Le plus important des moyens de pression qu’utilise la Nouvelle Opposition est constitué par ce que l'on a appelé l'opération "Villes Mortes". Celle-ci concerne en priorité les milieux urbains et consiste à y faire cesser toutes les activités, sous toutes les formes, aux jours indiqués de sorte que puisse effectivement se dégager dans les localités concernées, l'impression d'inertie, d’absence de vie : toute vie étant repliée derrière les façades fermées.
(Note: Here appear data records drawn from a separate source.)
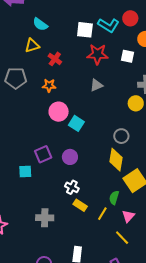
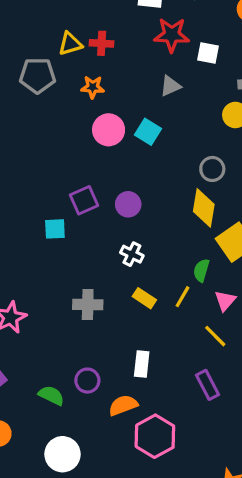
yellow triangle: (32, 46) -> (70, 44), moved
white square: (127, 56) -> (208, 53), moved
red cross: (55, 59) -> (102, 43), turned -32
cyan square: (76, 123) -> (148, 132), moved
yellow rectangle: (80, 205) -> (144, 298), moved

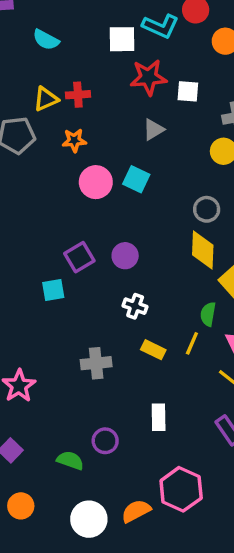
orange semicircle: (123, 405) -> (136, 511), moved

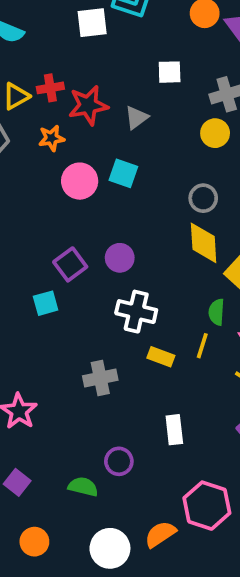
red star: (149, 77) -> (88, 105), moved
white cross: (135, 306) -> (136, 312), size x1.5

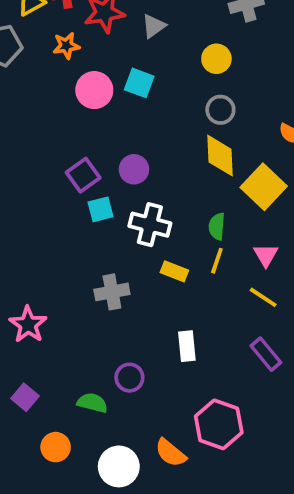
yellow circle: (215, 133) -> (216, 59), moved
cyan square: (46, 303) -> (100, 209), moved
green semicircle: (217, 312) -> (217, 226), moved
orange semicircle: (160, 534) -> (171, 453), turned -108
orange circle: (34, 542) -> (56, 447), moved

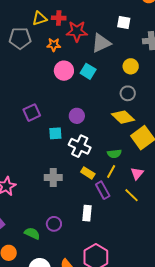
gray triangle: (154, 26) -> (101, 43), size x1.5
yellow diamond: (220, 156) -> (123, 117), turned -55
purple square: (83, 175) -> (32, 113), moved
green semicircle: (217, 226) -> (114, 154), turned -112
purple rectangle: (266, 354) -> (103, 190), moved

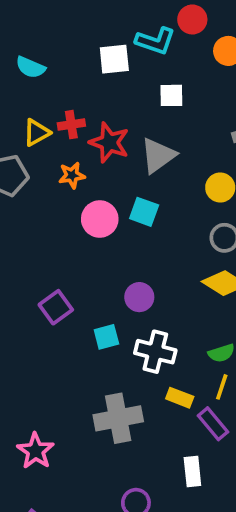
white square: (124, 23) -> (171, 95), moved
red star: (77, 31) -> (109, 143), turned 30
gray cross: (53, 178) -> (118, 418), size x1.4

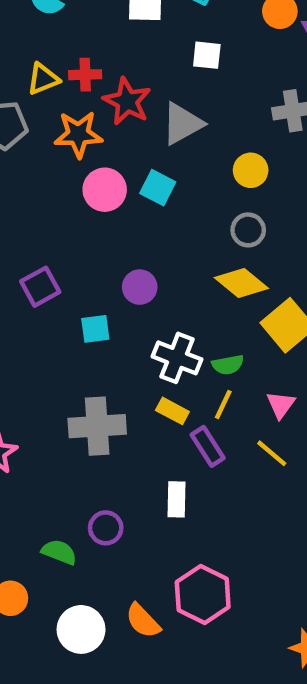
orange star: (72, 175) -> (78, 134), size x1.5
white cross: (155, 352) -> (177, 358), moved

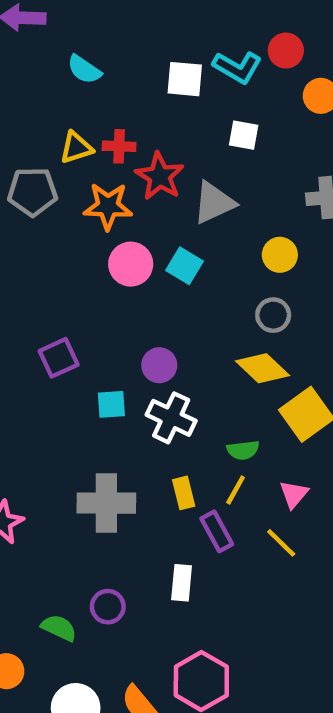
white cross: (177, 358) -> (171, 418), moved
yellow rectangle: (172, 411) -> (184, 493), turned 44

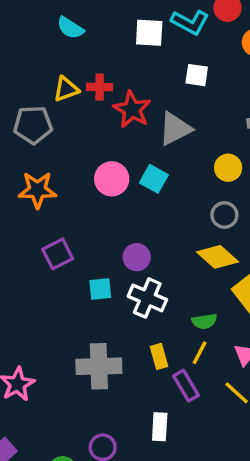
orange star: (108, 206) -> (37, 190), moved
Dans une première application, cette "opération" au caractère a priori pacifiste et modéré avait semblé susciter de l'adhésion chez certaines populations quand le comité de coordination de la Nouvelle Opposition fixa pour l'ensemble du pays les dates du 18, du 19 et du 20 avril, cette dernière date étant consacrée aux marches et manifestations pacifiques. Mais, la dynamique des forces mises en mouvement n’étant pas entièrement contrôlable, très vite des débordements avec des pertes en vies humaines se produisirent, à Ngaoundéré notamment, dans le Nord du pays.
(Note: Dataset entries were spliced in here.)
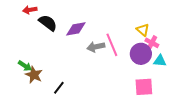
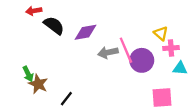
pink cross: (152, 43) -> (171, 48), turned -32
purple circle: (141, 54) -> (142, 60), moved
green arrow: (25, 66) -> (28, 74), turned 32

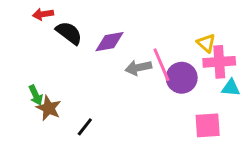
pink cross: (171, 48) -> (219, 62), size x1.5

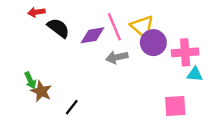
yellow triangle: (206, 43) -> (142, 27), moved, size x1.5
pink line: (161, 65) -> (114, 27), moved
purple circle: (182, 78) -> (153, 43), moved

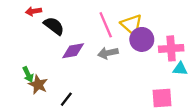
purple diamond: (92, 35) -> (73, 51), moved

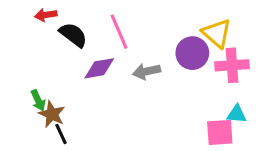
pink line: (106, 25) -> (119, 32), moved
yellow triangle: (132, 25) -> (217, 33), moved
cyan triangle: (180, 69) -> (237, 114), moved
black line: (66, 99) -> (61, 134), moved, turned -63

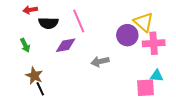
black semicircle: (73, 35) -> (48, 23), turned 144
gray arrow: (147, 71) -> (100, 61), moved
green arrow: (38, 100) -> (25, 45), moved

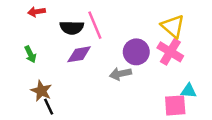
black semicircle: (48, 23) -> (72, 28), moved
purple circle: (127, 35) -> (136, 52), moved
pink cross: (154, 43) -> (170, 52), moved, turned 35

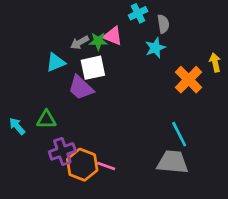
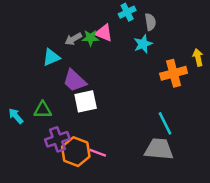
white square: (93, 68) -> (86, 101), moved
orange cross: (189, 80) -> (174, 73), turned 30

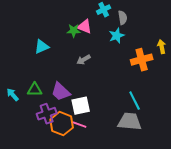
gray arrow: (73, 39) -> (84, 60), moved
purple trapezoid: (75, 81) -> (61, 92), moved
white square: (86, 101) -> (81, 106), moved

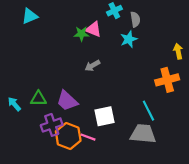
cyan triangle: (42, 47) -> (30, 16), moved
orange cross: (142, 60) -> (167, 80), moved
white square: (81, 106) -> (104, 116), moved

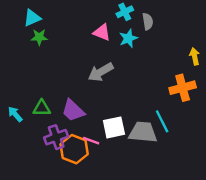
green star: (81, 34) -> (39, 37), moved
cyan star: (129, 39) -> (128, 38), moved
gray arrow: (92, 66) -> (101, 72), size x1.5
gray trapezoid: (143, 134) -> (143, 132), moved
pink line: (88, 137) -> (91, 141), moved

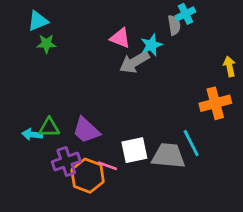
cyan cross: (125, 12) -> (185, 14), moved
gray arrow: (101, 72) -> (134, 62), moved
cyan arrow: (15, 114) -> (32, 135), moved, turned -42

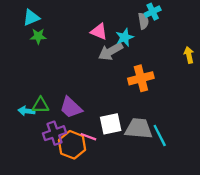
orange cross: (215, 103) -> (141, 78), moved
cyan line: (191, 143) -> (160, 135), moved

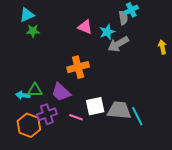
gray arrow: (111, 51) -> (118, 44), moved
orange cross: (141, 78) -> (78, 67), moved
orange hexagon: (72, 145) -> (29, 125), moved

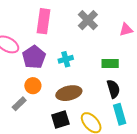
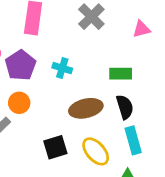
cyan cross: (66, 59) -> (62, 68), turned 32
brown ellipse: (69, 93) -> (86, 108), moved

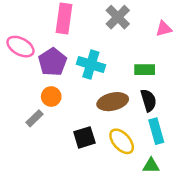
cyan cross: (62, 68) -> (91, 64), size x1.5

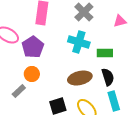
cyan cross: (91, 64) -> (79, 42), moved

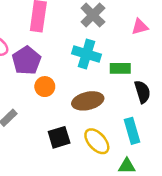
orange circle: (32, 74) -> (45, 87), moved
black semicircle: (108, 77) -> (142, 92), moved

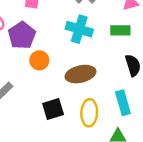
green rectangle: (120, 68) -> (120, 30), moved
yellow ellipse: (97, 141) -> (89, 113), turned 45

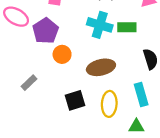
green rectangle: (120, 30) -> (127, 27), moved

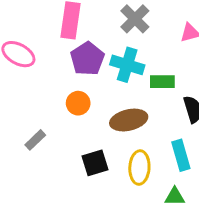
green rectangle: (127, 27) -> (162, 82), moved
purple pentagon: (46, 31) -> (87, 59), moved

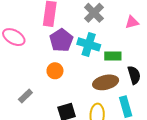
brown ellipse: (129, 120) -> (106, 82), moved

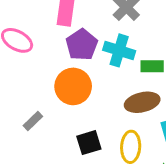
orange circle: (55, 71) -> (73, 86), size x1.6

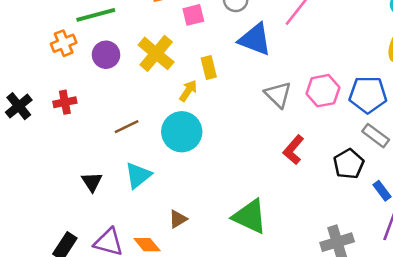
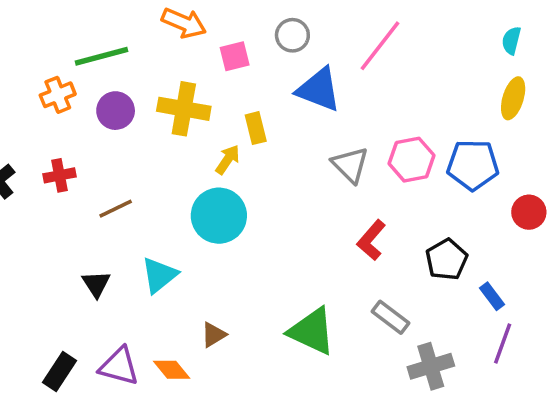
yellow cross: (156, 53) -> (184, 109), turned -30
brown line: (127, 127) -> (116, 209), moved
gray rectangle: (376, 136) -> (391, 317), moved

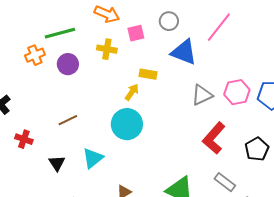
yellow cross: (184, 109) -> (107, 49), moved, size x0.7
yellow rectangle: (256, 128) -> (148, 74), turned -66
gray triangle: (350, 165) -> (202, 95), turned 50
red cross: (59, 175) -> (24, 139), moved, turned 30
red L-shape: (371, 240) -> (214, 138), size x1.4

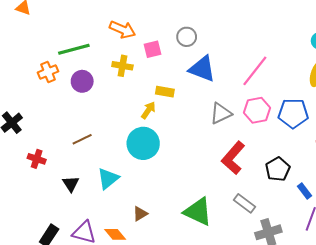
pink line: (219, 27) -> (255, 71), moved

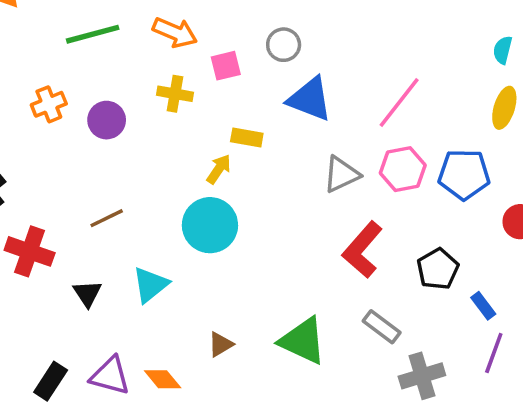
green line: (74, 49) -> (93, 34), moved
red cross: (37, 159) -> (30, 251), size x1.5
brown triangle: (140, 214) -> (220, 344), moved

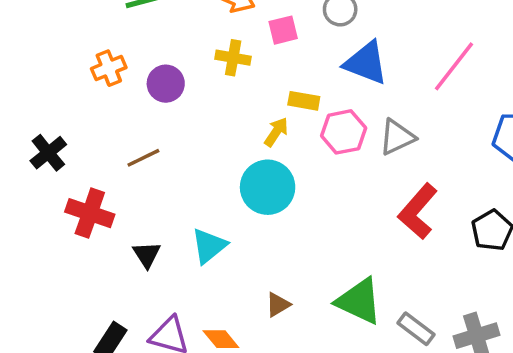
pink hexagon: (403, 169) -> (344, 132), moved
brown line: (107, 218) -> (143, 158), moved
gray rectangle: (382, 327) -> (416, 329), moved

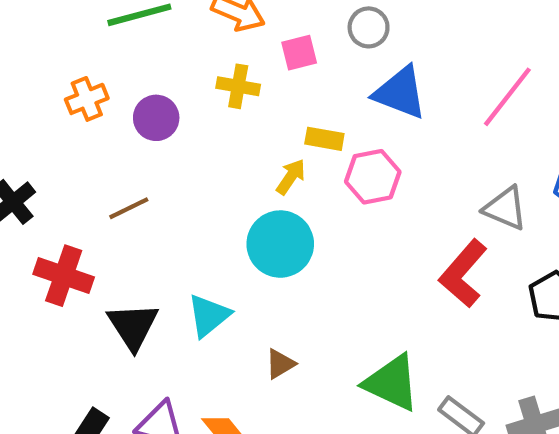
gray triangle: (397, 137) -> (505, 208), moved, turned 48
black triangle: (147, 255) -> (133, 326), size x1.5
brown triangle: (278, 305) -> (280, 364), moved

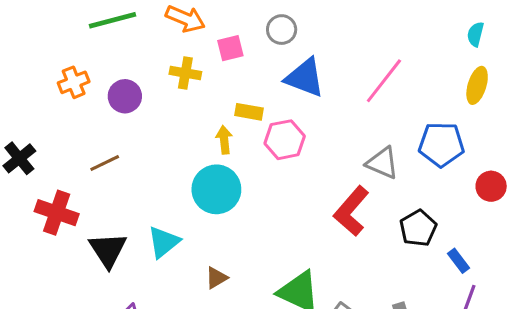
yellow arrow: (291, 177) -> (224, 140), turned -40

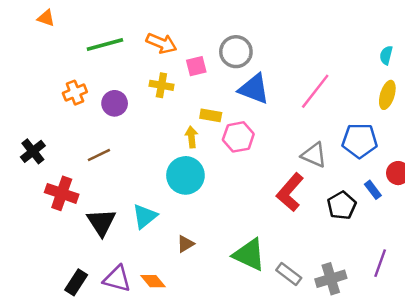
gray circle: (282, 30) -> (236, 52), size x1.4
blue rectangle: (458, 261) -> (373, 190), moved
En réponse donc à la tentative de réédition de cette opération "Villes mortes" par la Nouvelle Opposition, suite au non-respect de son ultimatum par le pouvoir en place, le gouvernement institue de son côté des commandements militaires dans les principaux foyers de tension du pays, en commençant par Douala ; 756 Jean Fochivé, "réputé premier policier du pays", symbole vivant de la répression sous le régime monopartisan où il fut le patron de la police secrète politique (cf. Supra), dont le seul souvenir fait frémir et donne froid dans le dos, est rappelé cette fois à la tête de la police nationale alors qu’il se trouvait déjà en retraite. Le chef de l'État prononce également une nouvelle allocution où il repousse de nouveau l’idée de la tenue des assises d'une conférence nationale. Dans le même sens de la fermeté, le Ministre de l'Administration Territoriale, “ Tête de turc ” du Mouvement, prononce lui aussi la dissolution du comité de coordination de la Nouvelle Opposition et de six autres organisations dites des "droits de l'homme". 757

La mise en place de ces différentes mesures du gouvernement n'arrête pas la Nouvelle Opposition dans sa poursuite de l'escalade : à son tour en effet, elle adopte une deuxième version, plus radicale encore, de l'opération "Villes mortes" et la dénomme "Plan d'action de Yaoundé II", 758 . Les mesures préconisées dans ce nouveau projet sont simplement de nature à affamer les populations urbaines : deux jours seulement dans la semaine sont en effet prévus pour toute sorte d'approvisionnement.

Mais pour tenir elle-même, dans ce bras de fer engagé contre le pouvoir en place, la Nouvelle Opposition va avoir besoin de financement. À en croire la presse locale, trois tentatives de solutions à ce problème semblent avoir été expérimentées sur les populations avec des succès variables.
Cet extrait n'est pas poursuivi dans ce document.